Exercise aim: Look through the material below and copy exactly the lines from the line with "LAS VEGAS TIPPS" to the line with "WEITER ZUM ARTIKEL", those two lines included.

Dataset excerpts:

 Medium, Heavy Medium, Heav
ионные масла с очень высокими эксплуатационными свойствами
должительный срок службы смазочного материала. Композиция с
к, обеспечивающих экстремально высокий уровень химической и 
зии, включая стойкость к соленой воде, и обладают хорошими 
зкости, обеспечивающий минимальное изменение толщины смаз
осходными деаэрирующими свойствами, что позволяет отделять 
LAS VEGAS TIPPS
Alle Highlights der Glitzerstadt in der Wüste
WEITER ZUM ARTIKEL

---

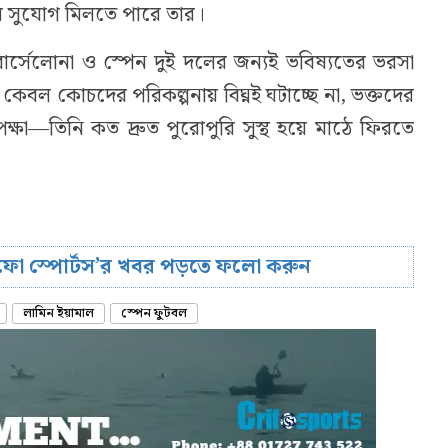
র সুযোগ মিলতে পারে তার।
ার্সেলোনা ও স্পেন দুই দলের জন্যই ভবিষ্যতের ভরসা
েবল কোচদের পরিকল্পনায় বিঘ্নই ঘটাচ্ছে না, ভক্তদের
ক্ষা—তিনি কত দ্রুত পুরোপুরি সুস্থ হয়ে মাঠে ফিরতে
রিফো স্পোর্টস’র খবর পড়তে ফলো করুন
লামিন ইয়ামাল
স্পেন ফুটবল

Output of the exercise:
LAS VEGAS TIPPS
Alle Highlights der Glitzerstadt in der Wüste
WEITER ZUM ARTIKEL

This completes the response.